[GOAL OF THE EXERCISE] Return exactly the lines of the entries that start at the line containing "the image resolution)." and continue to the last line. Omit the pictures.

==== TASK INPUT ====

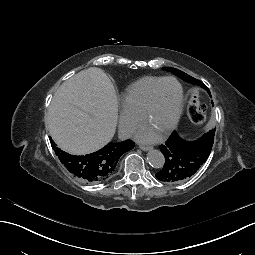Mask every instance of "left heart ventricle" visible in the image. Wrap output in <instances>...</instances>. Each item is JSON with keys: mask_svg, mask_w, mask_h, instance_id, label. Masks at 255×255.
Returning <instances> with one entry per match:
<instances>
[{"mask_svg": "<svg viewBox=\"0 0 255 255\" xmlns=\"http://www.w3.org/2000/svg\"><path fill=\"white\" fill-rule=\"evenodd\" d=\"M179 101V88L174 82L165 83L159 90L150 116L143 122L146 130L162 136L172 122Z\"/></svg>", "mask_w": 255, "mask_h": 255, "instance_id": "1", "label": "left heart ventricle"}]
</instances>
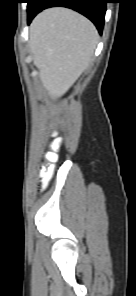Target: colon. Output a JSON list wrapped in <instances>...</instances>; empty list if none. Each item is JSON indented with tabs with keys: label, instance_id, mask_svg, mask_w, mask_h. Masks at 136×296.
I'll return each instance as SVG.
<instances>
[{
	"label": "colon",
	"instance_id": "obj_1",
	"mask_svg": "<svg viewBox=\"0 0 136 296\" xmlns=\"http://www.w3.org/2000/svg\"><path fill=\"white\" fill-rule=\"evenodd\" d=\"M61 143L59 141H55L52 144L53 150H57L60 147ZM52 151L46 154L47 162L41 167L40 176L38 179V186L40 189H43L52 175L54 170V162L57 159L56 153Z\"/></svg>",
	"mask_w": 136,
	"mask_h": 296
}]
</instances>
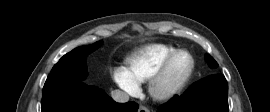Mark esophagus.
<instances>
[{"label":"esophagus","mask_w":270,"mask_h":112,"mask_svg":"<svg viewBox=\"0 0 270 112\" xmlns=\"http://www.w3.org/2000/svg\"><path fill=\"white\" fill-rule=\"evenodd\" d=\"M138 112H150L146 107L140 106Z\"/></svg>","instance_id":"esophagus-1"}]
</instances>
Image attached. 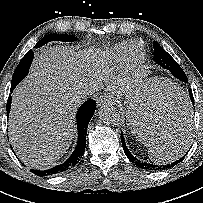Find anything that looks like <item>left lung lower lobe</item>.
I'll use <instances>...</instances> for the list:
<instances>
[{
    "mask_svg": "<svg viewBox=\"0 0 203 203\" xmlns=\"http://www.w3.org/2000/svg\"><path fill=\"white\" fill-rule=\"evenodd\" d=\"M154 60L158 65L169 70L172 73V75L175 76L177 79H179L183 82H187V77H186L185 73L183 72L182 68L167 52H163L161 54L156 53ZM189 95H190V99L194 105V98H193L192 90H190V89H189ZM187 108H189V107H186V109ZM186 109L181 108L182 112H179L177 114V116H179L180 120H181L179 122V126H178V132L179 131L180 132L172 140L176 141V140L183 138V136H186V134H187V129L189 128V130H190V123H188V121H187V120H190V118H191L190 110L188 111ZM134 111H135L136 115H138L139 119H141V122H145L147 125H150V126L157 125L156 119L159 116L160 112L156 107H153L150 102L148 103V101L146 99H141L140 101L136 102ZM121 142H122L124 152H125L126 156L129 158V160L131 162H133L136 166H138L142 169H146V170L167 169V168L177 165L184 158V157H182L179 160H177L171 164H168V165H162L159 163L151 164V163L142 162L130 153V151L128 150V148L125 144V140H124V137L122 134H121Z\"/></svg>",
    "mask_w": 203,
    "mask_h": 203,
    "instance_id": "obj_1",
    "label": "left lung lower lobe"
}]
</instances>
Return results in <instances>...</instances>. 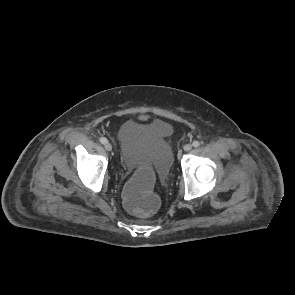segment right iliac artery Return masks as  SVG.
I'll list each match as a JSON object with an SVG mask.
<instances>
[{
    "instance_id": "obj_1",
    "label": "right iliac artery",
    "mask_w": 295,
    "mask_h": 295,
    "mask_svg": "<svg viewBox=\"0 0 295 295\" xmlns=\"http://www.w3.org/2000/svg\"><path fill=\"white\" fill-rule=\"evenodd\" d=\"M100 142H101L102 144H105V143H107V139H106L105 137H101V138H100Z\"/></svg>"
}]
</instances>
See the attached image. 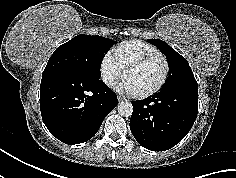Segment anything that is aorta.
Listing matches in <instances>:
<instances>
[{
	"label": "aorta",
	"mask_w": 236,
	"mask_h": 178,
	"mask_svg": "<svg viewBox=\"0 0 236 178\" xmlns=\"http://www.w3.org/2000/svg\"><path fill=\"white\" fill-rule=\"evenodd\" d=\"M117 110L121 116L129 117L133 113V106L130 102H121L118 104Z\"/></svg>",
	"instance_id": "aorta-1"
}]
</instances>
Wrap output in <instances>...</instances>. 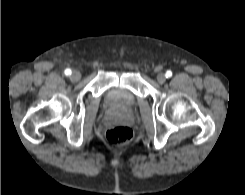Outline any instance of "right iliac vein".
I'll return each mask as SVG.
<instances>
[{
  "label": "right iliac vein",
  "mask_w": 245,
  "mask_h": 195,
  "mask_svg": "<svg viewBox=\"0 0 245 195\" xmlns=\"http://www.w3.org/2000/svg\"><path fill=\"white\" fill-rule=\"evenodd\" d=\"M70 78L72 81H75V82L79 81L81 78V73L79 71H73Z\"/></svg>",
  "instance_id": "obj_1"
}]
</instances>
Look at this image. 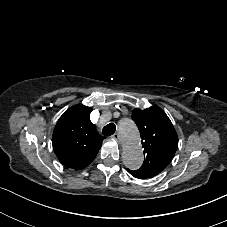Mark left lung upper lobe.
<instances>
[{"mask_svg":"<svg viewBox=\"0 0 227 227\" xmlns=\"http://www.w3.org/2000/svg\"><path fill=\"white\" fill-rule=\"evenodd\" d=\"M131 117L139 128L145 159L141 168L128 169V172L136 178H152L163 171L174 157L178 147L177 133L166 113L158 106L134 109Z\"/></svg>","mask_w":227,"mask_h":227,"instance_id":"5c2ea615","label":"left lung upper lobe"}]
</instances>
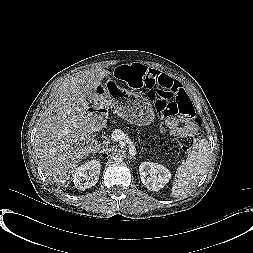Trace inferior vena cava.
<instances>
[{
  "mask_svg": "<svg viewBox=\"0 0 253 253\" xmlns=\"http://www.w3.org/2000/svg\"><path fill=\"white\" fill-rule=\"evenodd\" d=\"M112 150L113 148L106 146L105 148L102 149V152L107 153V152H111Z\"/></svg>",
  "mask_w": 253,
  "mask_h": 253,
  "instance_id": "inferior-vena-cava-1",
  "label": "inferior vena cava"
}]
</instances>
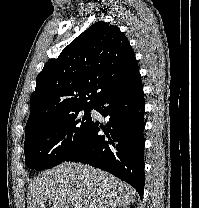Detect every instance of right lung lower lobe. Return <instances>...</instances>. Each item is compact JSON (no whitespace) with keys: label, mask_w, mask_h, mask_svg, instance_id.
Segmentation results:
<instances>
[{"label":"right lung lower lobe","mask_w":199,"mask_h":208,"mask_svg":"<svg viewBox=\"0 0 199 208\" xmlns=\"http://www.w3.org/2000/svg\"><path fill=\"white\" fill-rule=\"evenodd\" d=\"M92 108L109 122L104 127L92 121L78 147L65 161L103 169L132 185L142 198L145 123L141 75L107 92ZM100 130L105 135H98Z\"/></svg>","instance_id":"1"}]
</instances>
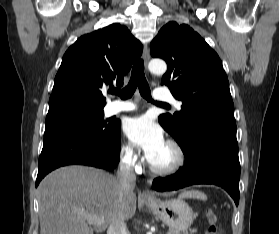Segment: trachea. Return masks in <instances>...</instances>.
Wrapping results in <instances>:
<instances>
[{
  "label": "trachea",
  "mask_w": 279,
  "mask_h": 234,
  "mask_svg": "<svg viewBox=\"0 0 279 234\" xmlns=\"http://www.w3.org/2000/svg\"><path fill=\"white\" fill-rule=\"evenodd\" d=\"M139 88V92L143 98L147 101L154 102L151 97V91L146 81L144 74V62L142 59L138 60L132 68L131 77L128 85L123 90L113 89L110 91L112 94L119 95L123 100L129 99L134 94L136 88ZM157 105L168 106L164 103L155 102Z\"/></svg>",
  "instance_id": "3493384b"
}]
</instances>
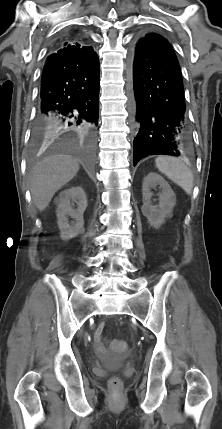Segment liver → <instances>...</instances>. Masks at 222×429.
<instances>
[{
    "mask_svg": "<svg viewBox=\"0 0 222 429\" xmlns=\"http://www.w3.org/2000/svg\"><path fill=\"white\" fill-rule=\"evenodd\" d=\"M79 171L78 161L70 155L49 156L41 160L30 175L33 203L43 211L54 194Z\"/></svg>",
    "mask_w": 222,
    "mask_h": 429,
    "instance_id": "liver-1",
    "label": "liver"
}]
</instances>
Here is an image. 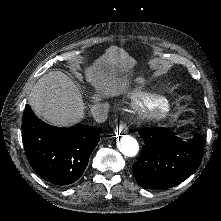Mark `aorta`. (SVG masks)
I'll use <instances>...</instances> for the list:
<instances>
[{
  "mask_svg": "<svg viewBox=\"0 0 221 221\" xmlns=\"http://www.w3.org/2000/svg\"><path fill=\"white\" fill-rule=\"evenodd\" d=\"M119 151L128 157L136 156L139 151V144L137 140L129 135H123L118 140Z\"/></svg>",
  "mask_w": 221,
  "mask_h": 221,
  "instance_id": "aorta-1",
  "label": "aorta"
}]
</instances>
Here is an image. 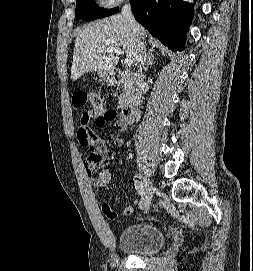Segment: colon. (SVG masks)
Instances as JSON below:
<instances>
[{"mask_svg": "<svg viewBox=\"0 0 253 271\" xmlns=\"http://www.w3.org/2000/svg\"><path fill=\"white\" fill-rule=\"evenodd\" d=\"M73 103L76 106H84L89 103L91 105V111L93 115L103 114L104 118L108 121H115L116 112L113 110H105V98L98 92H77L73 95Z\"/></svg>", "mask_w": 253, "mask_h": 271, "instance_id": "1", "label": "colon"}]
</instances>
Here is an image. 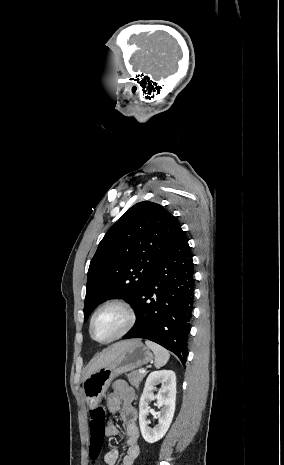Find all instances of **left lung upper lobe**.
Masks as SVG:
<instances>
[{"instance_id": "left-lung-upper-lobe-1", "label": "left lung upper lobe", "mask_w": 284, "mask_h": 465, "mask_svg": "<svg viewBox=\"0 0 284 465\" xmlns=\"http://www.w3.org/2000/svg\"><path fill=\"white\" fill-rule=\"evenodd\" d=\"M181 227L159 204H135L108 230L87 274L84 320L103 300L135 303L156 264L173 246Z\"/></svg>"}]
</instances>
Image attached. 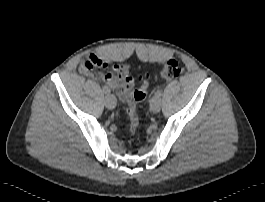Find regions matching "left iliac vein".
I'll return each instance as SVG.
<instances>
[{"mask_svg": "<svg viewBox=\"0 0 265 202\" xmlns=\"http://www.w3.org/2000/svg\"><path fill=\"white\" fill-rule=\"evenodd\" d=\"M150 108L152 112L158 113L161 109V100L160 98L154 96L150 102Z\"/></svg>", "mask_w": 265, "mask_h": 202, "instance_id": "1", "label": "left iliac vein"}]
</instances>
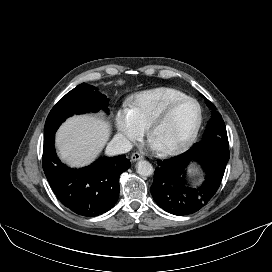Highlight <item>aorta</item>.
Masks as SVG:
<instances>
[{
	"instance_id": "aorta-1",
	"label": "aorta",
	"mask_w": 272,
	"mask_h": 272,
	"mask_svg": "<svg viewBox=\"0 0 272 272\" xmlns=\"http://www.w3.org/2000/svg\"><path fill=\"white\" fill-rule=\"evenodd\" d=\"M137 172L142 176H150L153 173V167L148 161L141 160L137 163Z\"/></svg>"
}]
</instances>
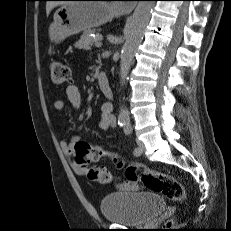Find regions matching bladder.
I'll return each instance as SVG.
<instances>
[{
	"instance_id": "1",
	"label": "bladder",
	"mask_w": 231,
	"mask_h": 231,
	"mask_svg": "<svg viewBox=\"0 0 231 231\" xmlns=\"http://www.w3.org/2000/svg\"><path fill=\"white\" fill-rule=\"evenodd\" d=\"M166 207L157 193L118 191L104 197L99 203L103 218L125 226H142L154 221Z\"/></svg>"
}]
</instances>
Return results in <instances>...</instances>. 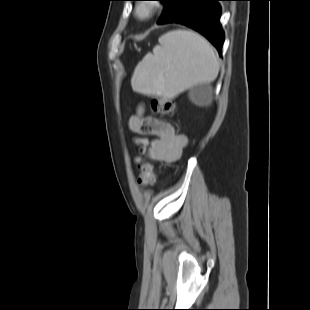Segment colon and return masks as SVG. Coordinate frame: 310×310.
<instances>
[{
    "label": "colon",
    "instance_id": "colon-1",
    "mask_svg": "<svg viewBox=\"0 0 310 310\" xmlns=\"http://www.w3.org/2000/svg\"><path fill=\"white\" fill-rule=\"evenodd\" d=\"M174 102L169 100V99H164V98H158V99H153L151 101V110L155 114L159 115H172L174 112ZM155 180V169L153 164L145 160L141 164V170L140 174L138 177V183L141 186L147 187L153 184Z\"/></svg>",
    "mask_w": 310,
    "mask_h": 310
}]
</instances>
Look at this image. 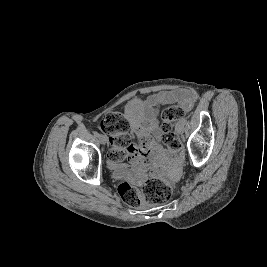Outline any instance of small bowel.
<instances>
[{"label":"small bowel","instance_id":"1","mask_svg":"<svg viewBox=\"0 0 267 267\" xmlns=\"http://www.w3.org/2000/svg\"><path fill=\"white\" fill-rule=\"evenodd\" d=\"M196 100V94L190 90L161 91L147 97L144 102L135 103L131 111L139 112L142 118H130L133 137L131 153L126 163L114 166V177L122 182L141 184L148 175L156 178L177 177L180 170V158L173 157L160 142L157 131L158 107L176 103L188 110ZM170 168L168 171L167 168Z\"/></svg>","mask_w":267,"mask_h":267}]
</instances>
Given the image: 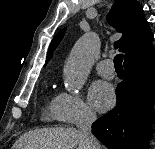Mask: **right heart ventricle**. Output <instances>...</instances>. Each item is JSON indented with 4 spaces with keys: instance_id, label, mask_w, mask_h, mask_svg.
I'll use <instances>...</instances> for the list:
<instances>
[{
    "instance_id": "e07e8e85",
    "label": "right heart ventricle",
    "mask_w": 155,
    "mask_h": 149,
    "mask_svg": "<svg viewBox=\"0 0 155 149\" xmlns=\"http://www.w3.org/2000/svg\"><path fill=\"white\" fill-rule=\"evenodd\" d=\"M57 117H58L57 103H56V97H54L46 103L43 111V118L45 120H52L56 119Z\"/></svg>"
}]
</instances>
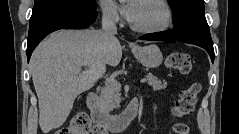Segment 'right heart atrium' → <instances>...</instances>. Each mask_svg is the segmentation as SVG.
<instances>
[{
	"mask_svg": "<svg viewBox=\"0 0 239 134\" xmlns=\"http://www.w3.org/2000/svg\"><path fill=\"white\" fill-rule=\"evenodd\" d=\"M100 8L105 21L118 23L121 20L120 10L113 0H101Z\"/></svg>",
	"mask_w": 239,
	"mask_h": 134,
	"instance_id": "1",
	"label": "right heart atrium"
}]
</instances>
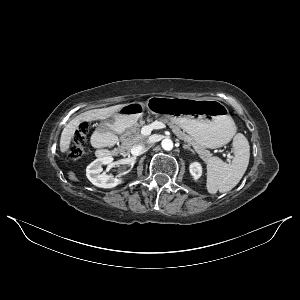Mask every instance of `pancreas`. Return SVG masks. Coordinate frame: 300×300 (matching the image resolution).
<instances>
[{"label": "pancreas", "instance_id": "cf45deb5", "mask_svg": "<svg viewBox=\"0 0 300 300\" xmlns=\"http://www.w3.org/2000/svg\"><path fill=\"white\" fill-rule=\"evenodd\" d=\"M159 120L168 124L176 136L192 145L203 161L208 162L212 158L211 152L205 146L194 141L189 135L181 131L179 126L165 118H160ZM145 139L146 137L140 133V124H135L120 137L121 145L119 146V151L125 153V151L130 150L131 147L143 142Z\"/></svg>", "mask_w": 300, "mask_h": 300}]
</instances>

====

[ANSWER SPACE]
Mask every instance of `pancreas`. Return SVG masks. Coordinate frame: 300×300 (matching the image resolution).
<instances>
[{"label": "pancreas", "instance_id": "cf45deb5", "mask_svg": "<svg viewBox=\"0 0 300 300\" xmlns=\"http://www.w3.org/2000/svg\"><path fill=\"white\" fill-rule=\"evenodd\" d=\"M159 120L168 124L176 136L192 145L203 161L208 162L212 158L211 152L205 146L194 141L189 135L181 131L179 126L165 118H160ZM145 139L146 137L140 133V124H135L120 137L121 145L119 146V151L125 153V151L130 150L131 147L143 142Z\"/></svg>", "mask_w": 300, "mask_h": 300}]
</instances>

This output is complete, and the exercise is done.